So the next day the sheriff had the county go out and put up a sign that said: SLOW: SCHOOL CROSSING. Three days later, the farmer again called the sheriff and said, "That sign didn't help a bit. They are still hitting my chickens."

So the next day, the county put up a sign that said: SLOW: CHILDREN AT PLAY.

Again, no change. So the farmer called and called, every day for three weeks.

Finally, he told the sheriff, "Look, your signs are just not working. Mind if I put up one of my own?"

The sheriff told him, "Sure thing, let's see if yours works better." He was willing to agree to anything to get him to stop those daily calls.

Well, the sheriff got no more calls from the farmer. After three weeks, he decided to call the farmer and see how things were going. "Did you put up your sign?"

"Oh, I sure did. And not one chicken has been killed since. I've got to go. I'm very busy." And he hung up the phone.

The sheriff thought to himself, "I'd better go have a look at that sign.
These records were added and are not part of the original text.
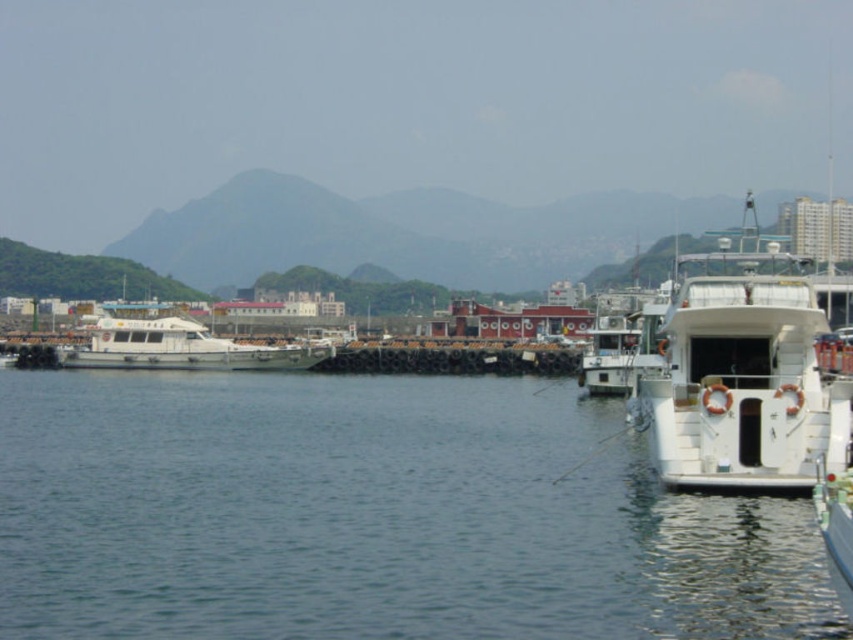 Between clear water at lower left and white matte boat at left, which one appears on the left side from the viewer's perspective?

white matte boat at left

Based on the photo, who is shorter, clear water at lower left or white matte boat at left?

clear water at lower left is shorter.

Is point (146, 604) less distant than point (136, 323)?

Yes, it is in front of point (136, 323).

Image resolution: width=853 pixels, height=640 pixels. In order to click on clear water at lower left in this screenshot , I will do `click(373, 515)`. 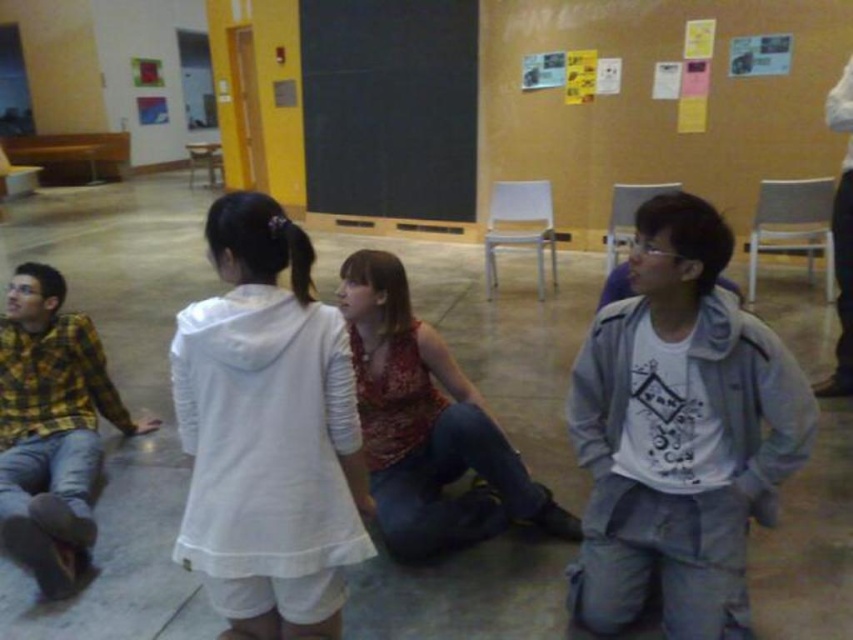 Question: Does gray matte jacket at right have a greater width compared to yellow plaid shirt at left?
There might be something there that WE could use to slow down drivers..."

So the sheriff drove out to the farmer's house, and he saw the sign. It was on a whole sheet of plywood. Written in large, yellow letters were the words: SLOW: NUDIST COLONY.

----------


## RunsWithDeer

I love lawyer jokes, both of my wife's brothers are lawyers.  I send them to them all the time.  One is the county DA, the other works for a fortune 500 company as a corporate lawyer.

----------


## RunsWithDeer

An engineer dies and reports to the pearly gates. St. Peter checks his dossier and says, "Ah, you're an engineer - Your're in the wrong place." So the engineer reports to the gates of hell and is let in. Pretty soon, the engineer gets dissatisfied with the level of comfort in hell, and starts designing and building improvements. After awhile, they've got air conditioning, flush toilets and escalators, and the engineers is becoming a pretty popular guy. 
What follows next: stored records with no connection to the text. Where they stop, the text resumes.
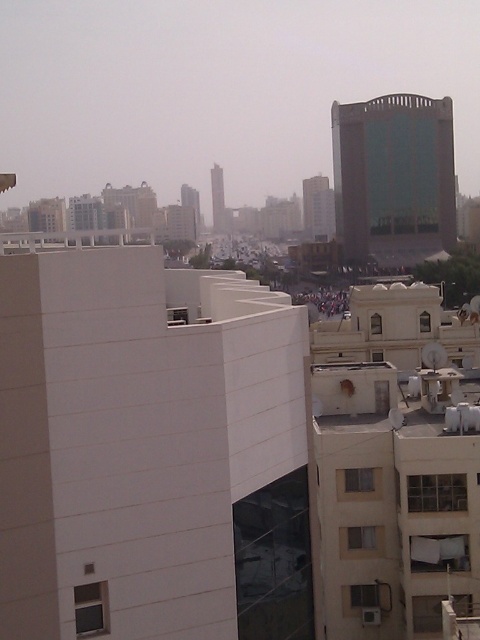 Does point (191, 624) come in front of point (414, 108)?

Yes, point (191, 624) is in front of point (414, 108).

Where is `white smooth building at center`? white smooth building at center is located at coordinates (151, 449). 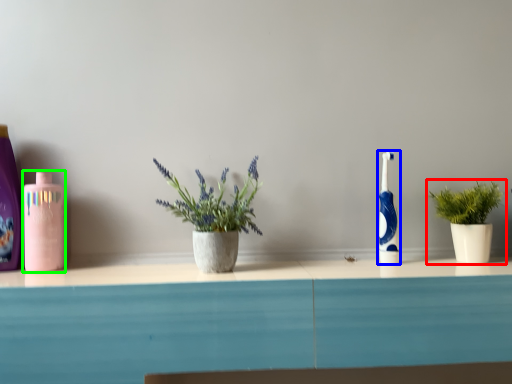 Question: Estimate the real-world distances between objects in this image. Which object is farther from houseplant (highlighted by a red box), toothbrush (highlighted by a blue box) or mouthwash (highlighted by a green box)?

Choices:
 (A) toothbrush
 (B) mouthwash

Answer: (B) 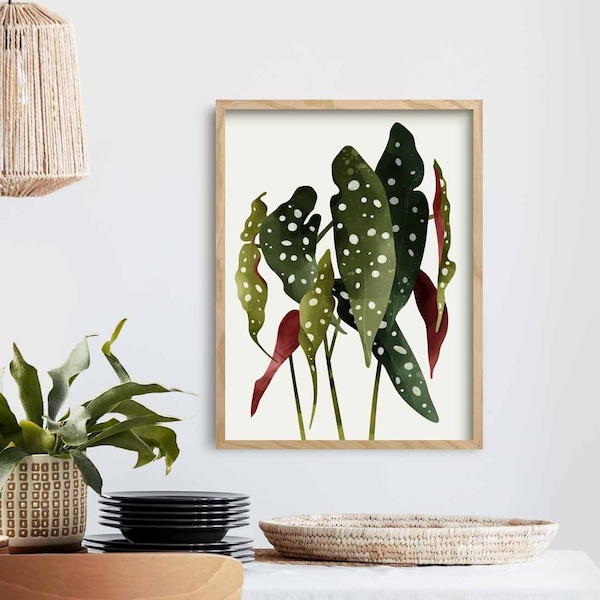 Where is `bowls`? bowls is located at coordinates (186, 534). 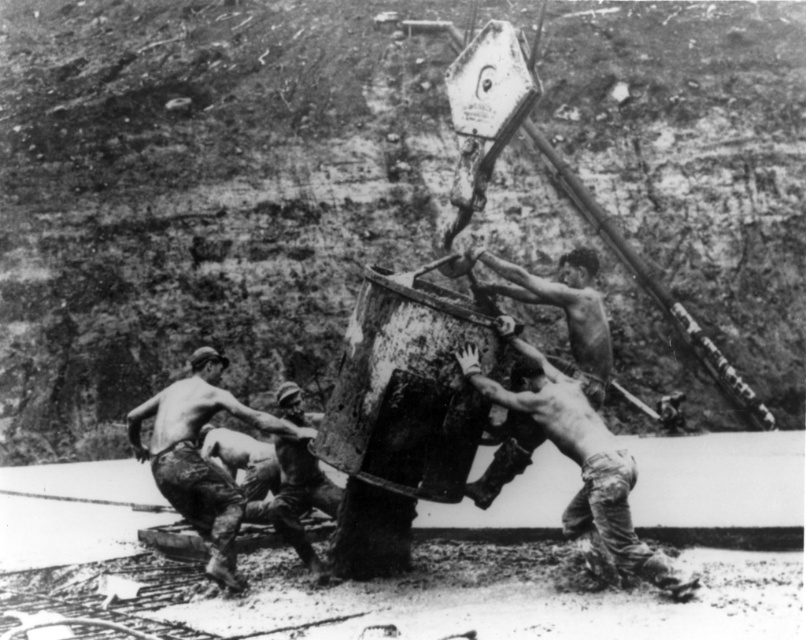 You are a safety inspector at the construction site. You notice the dirty skin man at lower left and the camouflage fabric pants at lower center. According to safety protocols, workers must maintain a minimum distance of 2 meters between each other to avoid accidents. Can you confirm if they are following this rule based on their positions?

The dirty skin man at lower left is positioned over camouflage fabric pants at lower center, which means they are too close to each other and not maintaining the required 2 meters distance. This violates safety protocols.

You are an observer standing at the edge of the construction site. You see the dirty skin man at center and the shiny metal chain at center. Which object is closer to you?

The dirty skin man at center is closer to you since he is in front of the shiny metal chain at center.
One day God calls Satan up on the telephone and asks with a sneer "So, how's it going down there in hell?". Satan replies, "Hey, things are going great. We've got air conditioning, flush toilets and escalators, and there's no telling what this engineer is going to come up with next." God replies, "What??? You/ve got an engineer? That's a mistake, - he should never have gotten down there; send him up here." Satan says, "No way! I like having a engineer on the staff, and I'm keeping him." God says, "Send him back up here or I'll sue." 

Satan laughs uproariously and answers, "Yeah right. And just where are YOU going to get a lawyer?"

----------


## RunsWithDeer

A young cowboy from Texas goes off to college, but half way through the semester, he has foolishly squandered all his money. He calls home. 'Dad,' he says, 'You won't believe what modern education is developing! They actually have a program here in Austin that will teach our dog, Ol' Blue how to talk!'

'That's amazing,' his Dad says. 'How do I get Ol' Blue in that program?'

'Just send him down here with $1,000' the young cowboy says. 'I'll get him in the course.'

So, his father sends the dog and $1,000.

About two-thirds through the semester, the money again runs out. The boy calls home.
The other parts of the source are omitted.